SSI eventually developed more than 30 [Advanced Dungeons & Dragons] games. [...] Many were excellent, including Curse of the Azure Bonds and Eye of the Beholder.

But by the mid-'90s, SSI had begun to squander its license, producing title after title of buggy, forgettable games. [...] The early '90s were a creative drought for RPGs, and store shelves teemed with tedious, derivative titles.

-Lara Crigger, 1up.com

Dave, Max, and Erich could barely say "RPG" before publishers shooed them away as if they were contagious.

All of us had become disappointed with computer RPGs because they were going in the opposite direction of where we thought they should be going. Instead of taking these cool, quick, addictive game designs and making them have flashy, impressive graphics, they were becoming story- and stat-laden, really appealing to a super small niche of super RPG geeks—which we were in a way, but that wasn't really our style.

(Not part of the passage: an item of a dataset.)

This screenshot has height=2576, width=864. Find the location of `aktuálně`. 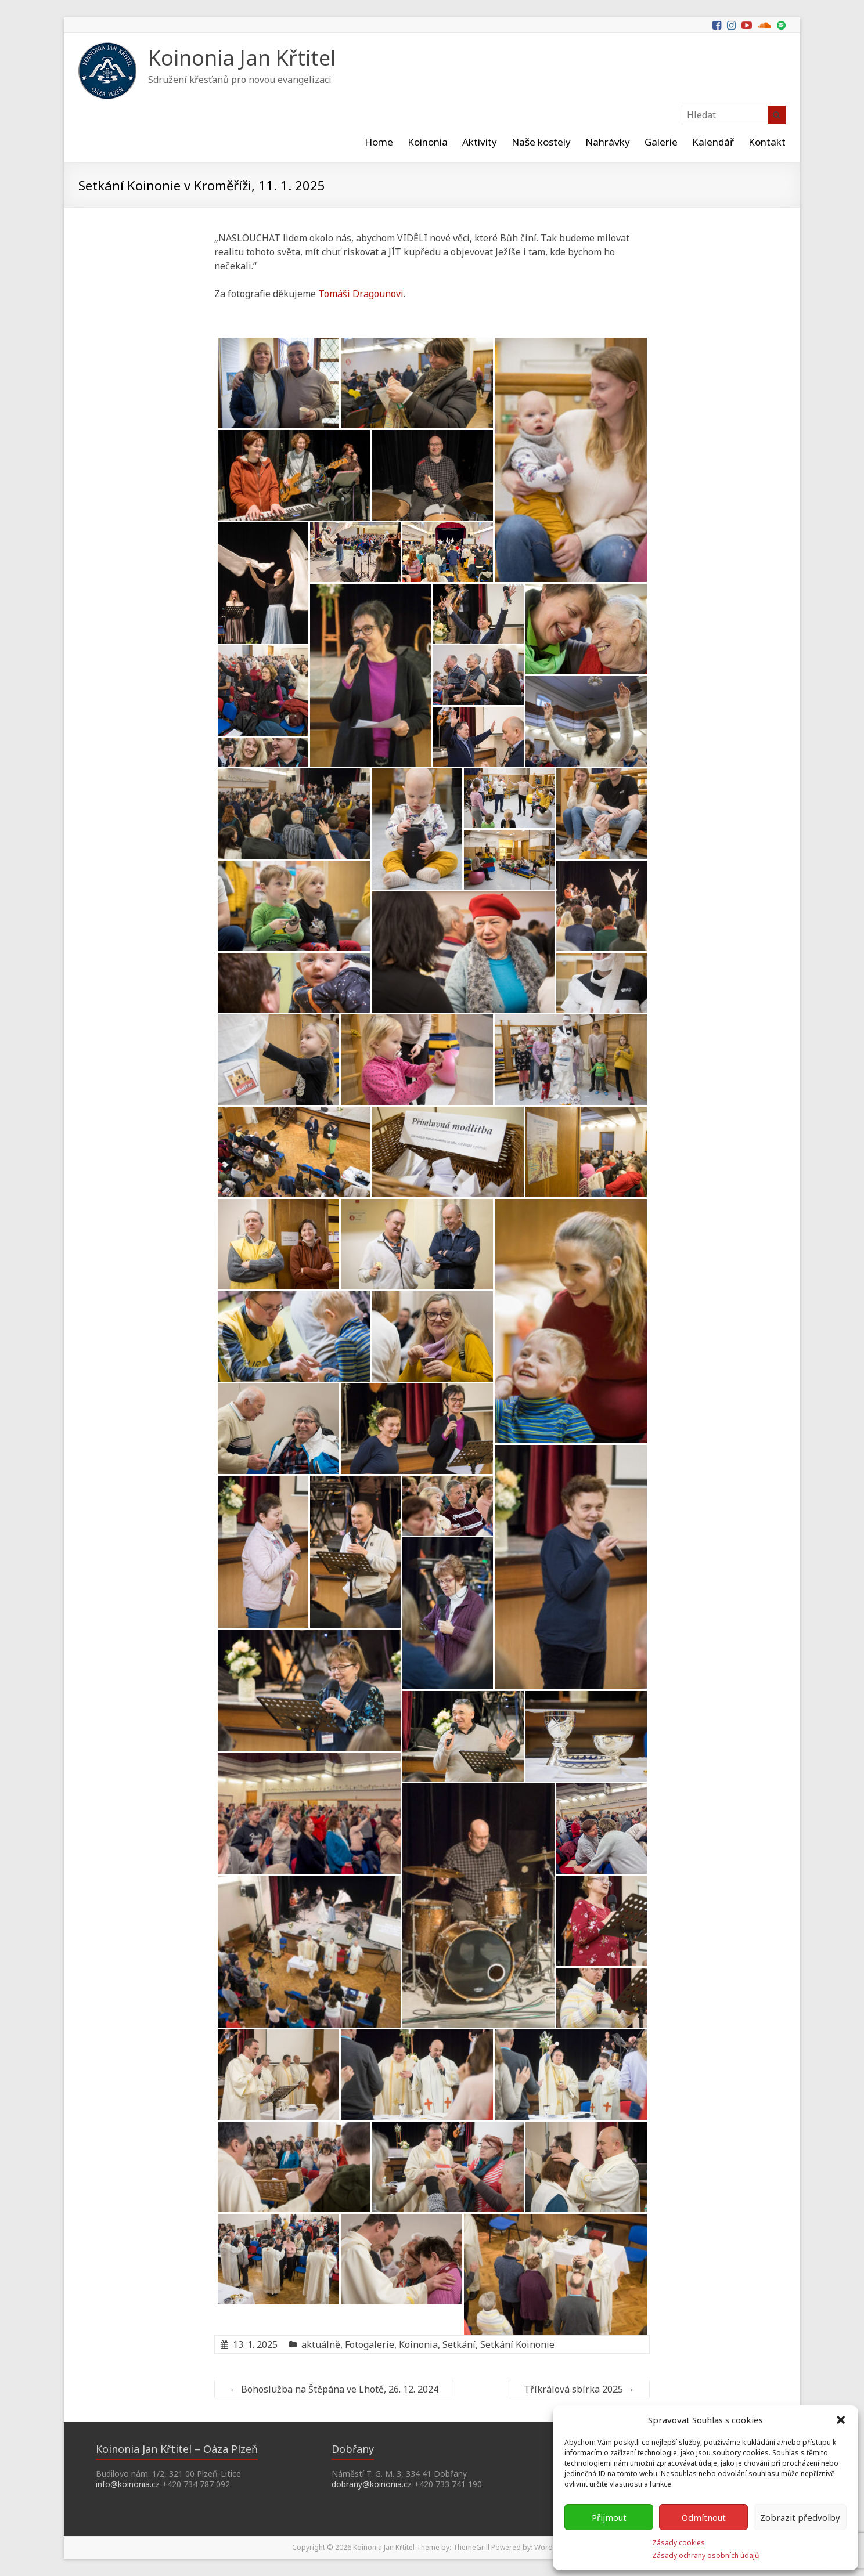 aktuálně is located at coordinates (320, 2344).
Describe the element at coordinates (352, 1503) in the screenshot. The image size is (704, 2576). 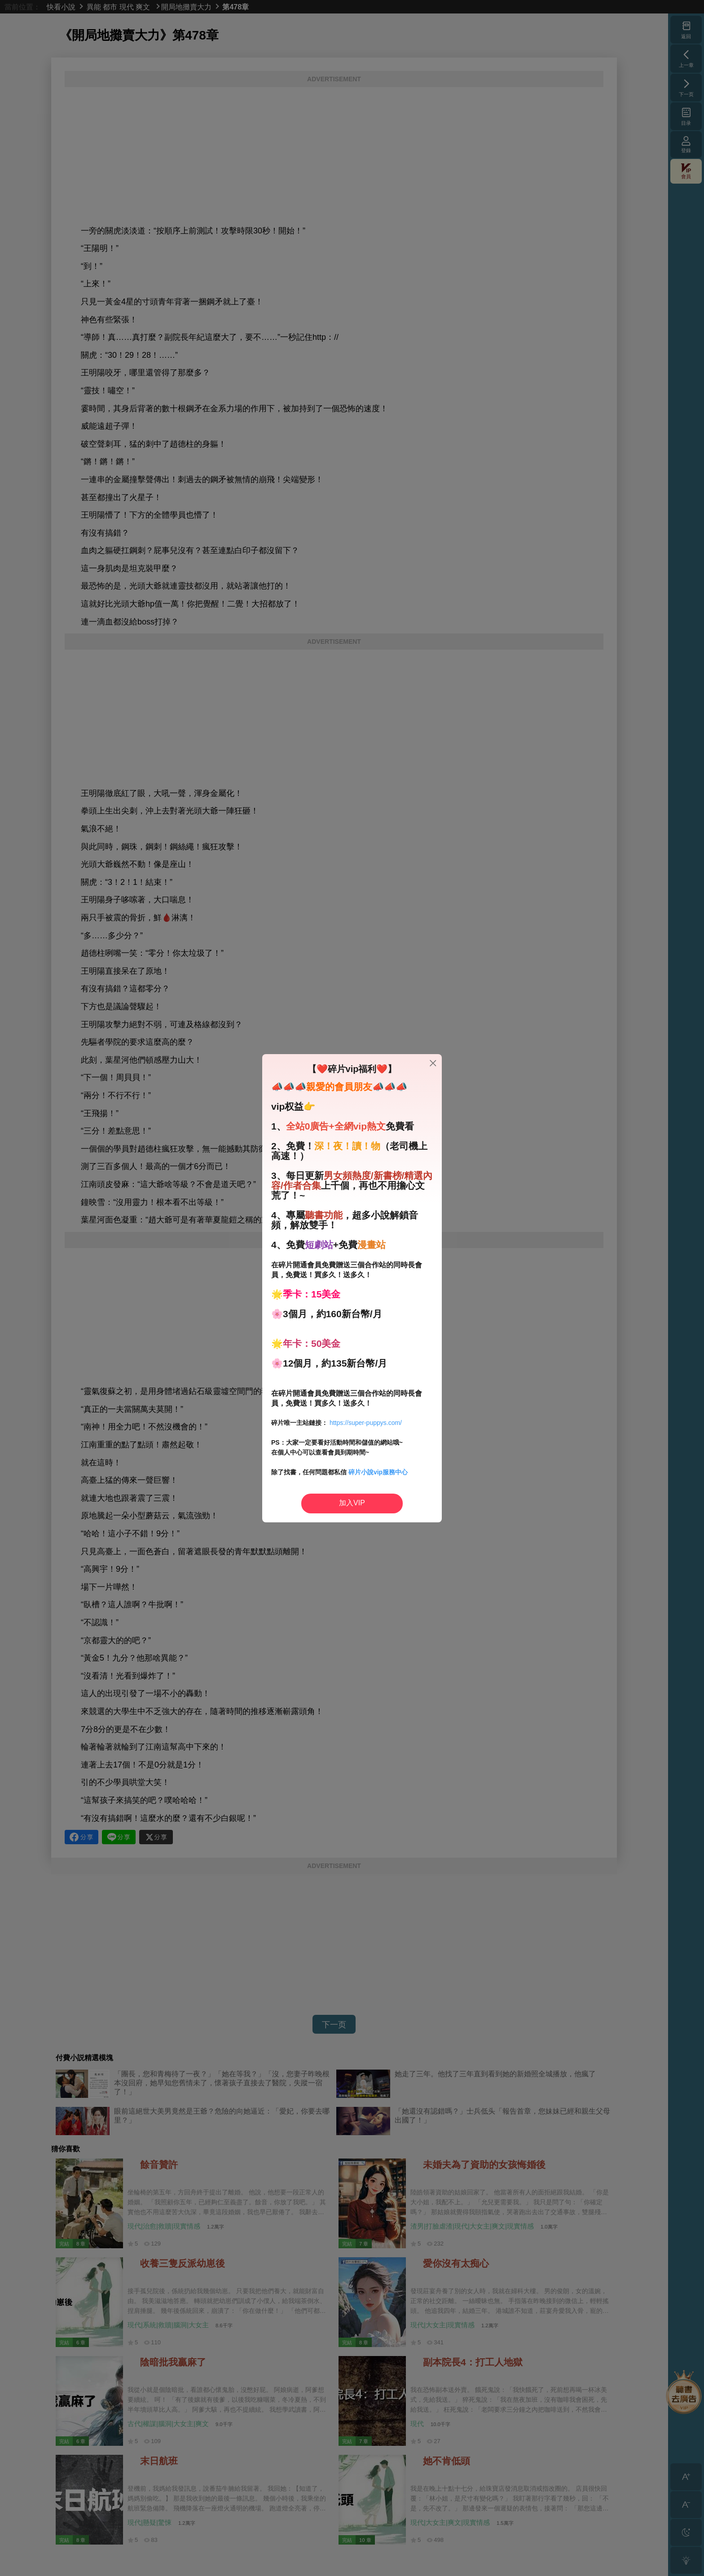 I see `加入VIP` at that location.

So when Brevik mentioned these roguelike games, it was kind of a natural, "Yeah, let's take that cool, addictive structure and modernize it. Let's strip away the stuff that's turning off a lot of game fans from RPGs."

-Max Schaefer

With each rejection, Dave's temper flared. These publishers weren't gamers. They were suits. They didn't get the appeal of battling hordes of demons, the thrill of incinerating undead with magic, and the excitement of seeing a mysterious new item, its magic properties unknown, clatter to the ground after hard-fought victories. Suits only saw numbers—production costs, development schedules, fiscal projections.

After hitting up almost every publisher, Dave, Max, and Erich made their way back to Sunsoft's booth. What they found at the booth left them stunned.

We showed up at the Sunsoft booth very excited because our game was going to be shown off. So we went to the booth, and there was a Super Nintendo version of the game that we were making for the Sega Genesis.

And we were all dumbfounded. We'd never even talked to the guys; we never knew another version of it was being made. We were like, "What? There's another developer making the same game on another platform?"

-David Brevik

Dave, Max, and Erich eyed Allen Adham and his team's take on Justice League Task Force with interest.

I think there was a competitive vibe from the very first time we met the guys from Blizzard, when we were doing the Justice League Task Force projects. They were doing the Super Nintendo version, we were doing the Sega Genesis version, and it's just natural to want to check out the other version and see how you're doing and how they're doing.

It was a good, vigorous competitiveness.

-Max Schaefer

Despite the hundreds of miles separating their studios and the disparate hardware of the Super Nintendo and Sega Genesis, Condor's and Blizzard's interpretations of a fighting game stocked with superheroes looked and played remarkably similarly to one another. Dave and Allen clicked right away. The two lifelong gamers engaged in a dialogue about the state of games, their favorite titles, and their companies.

We got to chatting, and they said, "Yeah, we're working on a PC game." And I said, "Oh! A PC game? I love PC games! I don't want to do console games. I want to do PC games."

They said, "We've got a little booth. It's this itty-bitty meeting room. You want to come take a look at the game?" The game that we saw was WarCraft.